Hélas, les marchés financiers se focalisent encore sur le court terme, ce qui n’aide pas à réfléchir aux investissements nécessaires pour l’avenir. Des taux d'intérêt plus faibles pendant plus longtemps porteront peut-être leurs fruits, car les gens vont devoir se montrer plus patients et plus enclins à dépenser pour des investissements de type infrastructures offrant un flux de trésorerie plus durable sur le long terme.

Après l’issue décevante de la Conférence de l’ONU sur le changement climatique en décembre, pensez-vous que la solution à la crise climatique puisse encore venir du sommet ?

Compte-tenu du manque de coopération de certains pays qui font partie des plus gros émetteurs de CO², j’ai le sentiment qu’il va falloir lutter pour obtenir le type de compromis dont nous avons besoin.

Mais le côté vraiment positif est que les citoyens veulent de l’action, même si leurs propres gouvernements sont sceptiques. Le changement se fait au niveau local. Aux États-Unis, par exemple, les gens ont l’habitude de dépenser un peu plus à la construction de leur logement pour le rendre auto-suffisant. De nombreuses habitations utilisent maintenant l’énergie éolienne ou solaire, ou le flux d'un courant d’eau à proximité, pour produire de l’énergie et la renvoyer sur le réseau quand ils n’en ont pas besoin. C’est ça, l’avenir.

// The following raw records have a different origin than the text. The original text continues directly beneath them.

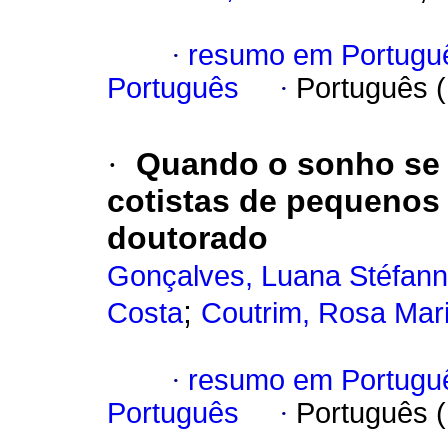
·
resumo em Portugu
Português
·
Português 
·
Quando o sonho se c
cotistas de pequenos 
doutorado
Gonçalves, Luana Stéfan
;
Costa
Coutrim, Rosa Mar
·
resumo em Portugu
Português
·
Português 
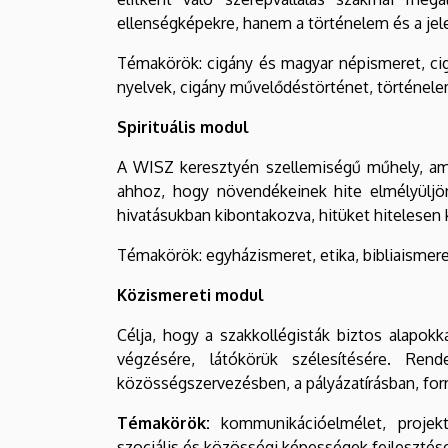
ellenségképekre, hanem a történelem és a jele
Témakörök: cigány és magyar népismeret, cig
nyelvek, cigány művelődéstörténet, történelem,
Spirituális modul
A WISZ keresztyén szellemiségű műhely, ami 
ahhoz, hogy növendékeinek hite elmélyüljön
hivatásukban kibontakozva, hitüket hitelesen 
Témakörök: egyházismeret, etika, bibliaismeret,
Közismereti modul
Célja, hogy a szakkollégisták biztos alapo
végzésére, látókörük szélesítésére. Ren
közösségszervezésben, a pályázatírásban, for
Témakörök:
kommunikációelmélet, projektm
szociális és közösségi képességek fejlesztés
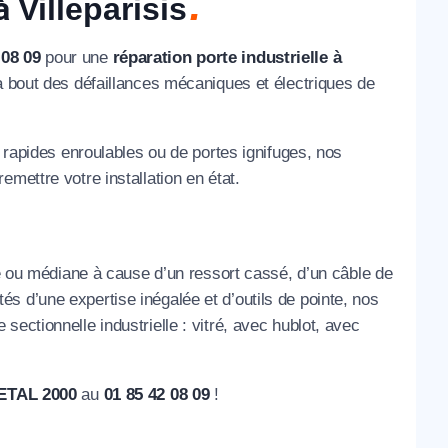
 à
Villeparisis
 08 09
pour une
réparation porte industrielle à
à bout des défaillances mécaniques et électriques de
s rapides enroulables ou de portes ignifuges, nos
emettre votre installation en état.
ée ou médiane à cause d’un ressort cassé, d’un câble de
s d’une expertise inégalée et d’outils de pointe, nos
ectionnelle industrielle : vitré, avec hublot, avec
ETAL 2000
au
01 85 42 08 09
!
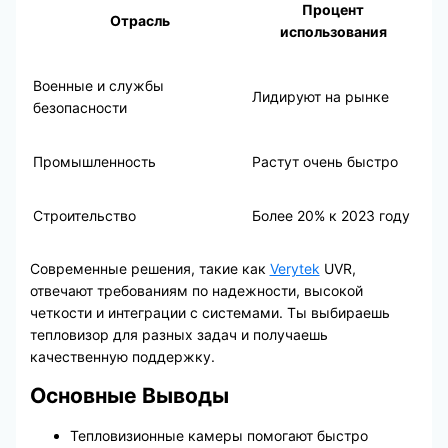
Процент
Отрасль
использования
Военные и службы
Лидируют на рынке
безопасности
Промышленность
Растут очень быстро
Строительство
Более 20% к 2023 году
Современные решения, такие как
Verytek
UVR,
отвечают требованиям по надежности, высокой
четкости и интеграции с системами. Ты выбираешь
тепловизор для разных задач и получаешь
качественную поддержку.
Основные Выводы
Тепловизионные камеры помогают быстро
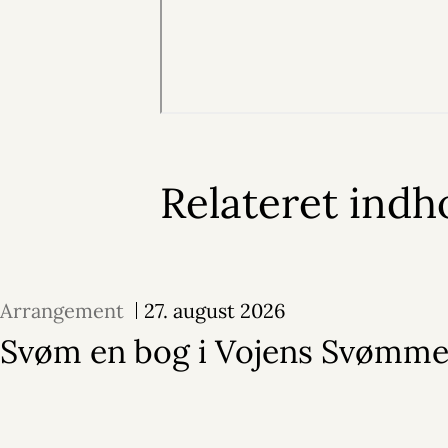
Relateret indh
Arrangement
27. august 2026
Svøm en bog i Vojens Svømme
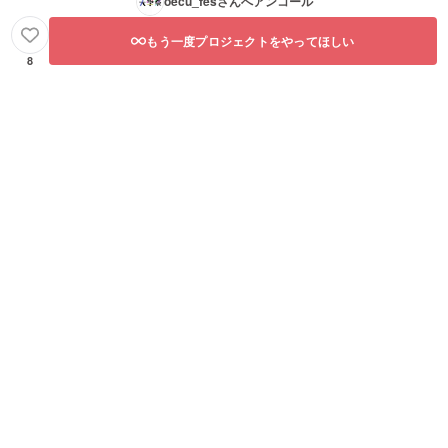
oecu_fes
さんへアンコール
もう一度プロジェクトをやってほしい
8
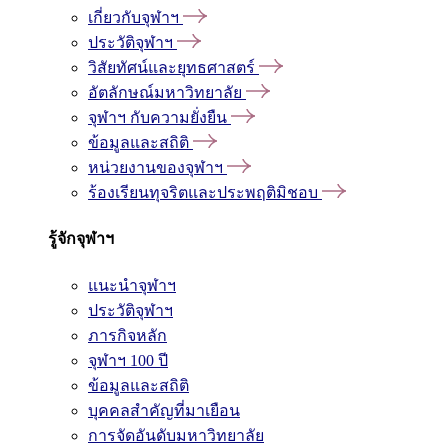
เกี่ยวกับจุฬาฯ
ประวัติจุฬาฯ
วิสัยทัศน์และยุทธศาสตร์
อัตลักษณ์มหาวิทยาลัย
จุฬาฯ กับความยั่งยืน
ข้อมูลและสถิติ
หน่วยงานของจุฬาฯ
ร้องเรียนทุจริตและประพฤติมิชอบ
รู้จักจุฬาฯ
แนะนำจุฬาฯ
ประวัติจุฬาฯ
ภารกิจหลัก
จุฬาฯ 100 ปี
ข้อมูลและสถิติ
บุคคลสำคัญที่มาเยือน
การจัดอันดับมหาวิทยาลัย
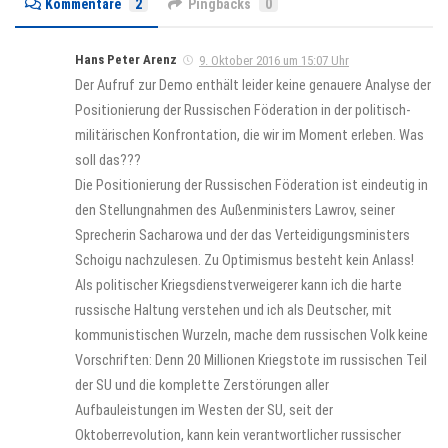
Kommentare
2
Pingbacks
0
Hans Peter Arenz
9. Oktober 2016 um 15:07 Uhr
Der Aufruf zur Demo enthält leider keine genauere Analyse der
Positionierung der Russischen Föderation in der politisch-
militärischen Konfrontation, die wir im Moment erleben. Was
soll das???
Die Positionierung der Russischen Föderation ist eindeutig in
den Stellungnahmen des Außenministers Lawrov, seiner
Sprecherin Sacharowa und der das Verteidigungsministers
Schoigu nachzulesen. Zu Optimismus besteht kein Anlass!
Als politischer Kriegsdienstverweigerer kann ich die harte
russische Haltung verstehen und ich als Deutscher, mit
kommunistischen Wurzeln, mache dem russischen Volk keine
Vorschriften: Denn 20 Millionen Kriegstote im russischen Teil
der SU und die komplette Zerstörungen aller
Aufbauleistungen im Westen der SU, seit der
Oktoberrevolution, kann kein verantwortlicher russischer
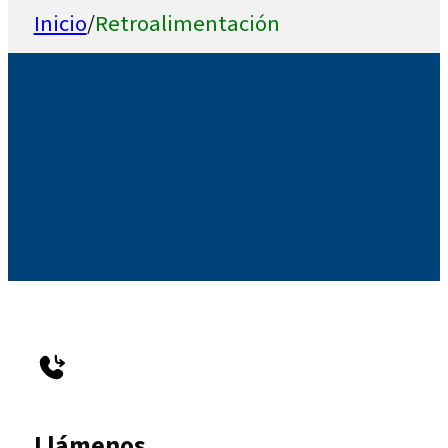
Inicio
/
Retroalimentación
Llámenos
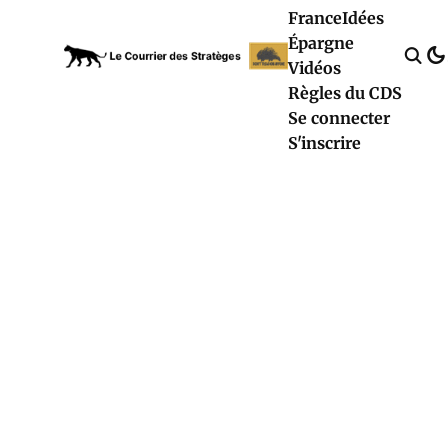
France
Idées
Épargne
Vidéos
Règles du CDS
Se connecter
S'inscrire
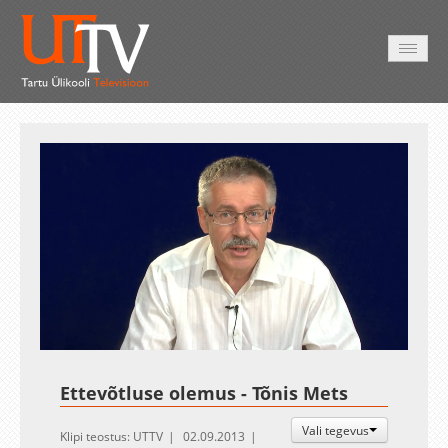
AVALEHT
VIDEOD
FOTOD
TEENUSED
Auto
Loaded
:
Unmute
Esituskiirused
2.73%
Ettevõtluse olemus - Tõnis Mets
Vali tegevus
Klipi teostus: UTTV
02.09.2013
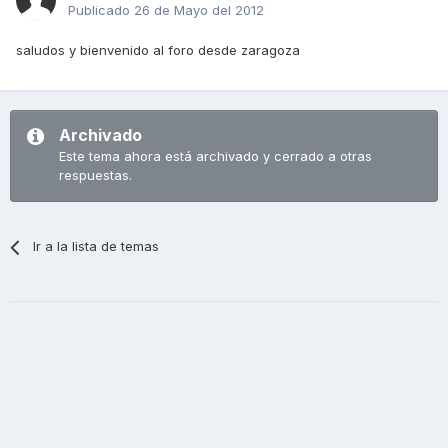
Publicado
26 de Mayo del 2012
saludos y bienvenido al foro desde zaragoza
Archivado
Este tema ahora está archivado y cerrado a otras
respuestas.
Ir a la lista de temas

Qu’est-ce qui est le plus efficace pour inciter les individus et les entreprises à réduire leurs émissions ? La carotte (des avantages financiers) ou le bâton (des sanctions pour les infractions les plus graves) ?

La carotte est toujours plus efficace. Les gens ont besoin de se sentir motivés et de croire passionnément en ce qu’ils font. Le monde est déjà rempli de bâtons. Ce que l’on voit aujourd'hui parmi les jeunes engagés dans l’action climatique, c’est surtout une motivation positive et une vraie conviction.

Je me réjouis beaucoup de la réapparition de l’idée du « puits de carbone » sous la forme de la campagne Trillion Trees. La planète est maltraitée, mais elle survit, et c’est grâce à la photosynthèse : la seule technologie de captage du carbone ayant une efficacité prouvée. Les incendies en Amazonie et la destruction de la forêt boréale ont bien mis le problème en évidence. Nous avons oublié l’importance de planter des arbres. Aviva s’est engagé à planter 30 000 arbres. Cela peut paraître peu, mais nous espérons que si d’autres entreprises en font de même, ensemble, nous pourrons faire une grande différence.